### Task details
All entries are to be reproduced exactly; the pictures are to be omitted.

** Opening Task input block **

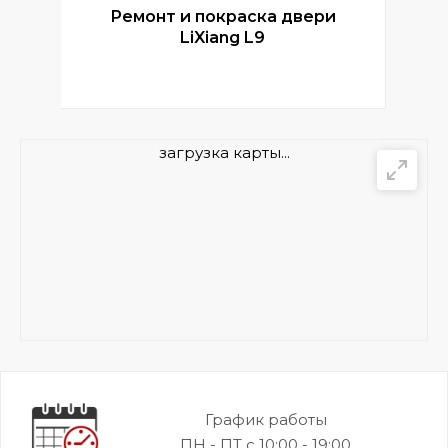
Ремонт и покраска двери
Р
LiXiang L9
загрузка карты...
График работы
ПН - ПТ с 10:00 - 19:00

** Closing Task input block **

### Output for this exercise
Ремонт и покраска двери
Р
LiXiang L9
загрузка карты...
График работы
ПН - ПТ с 10:00 - 19:00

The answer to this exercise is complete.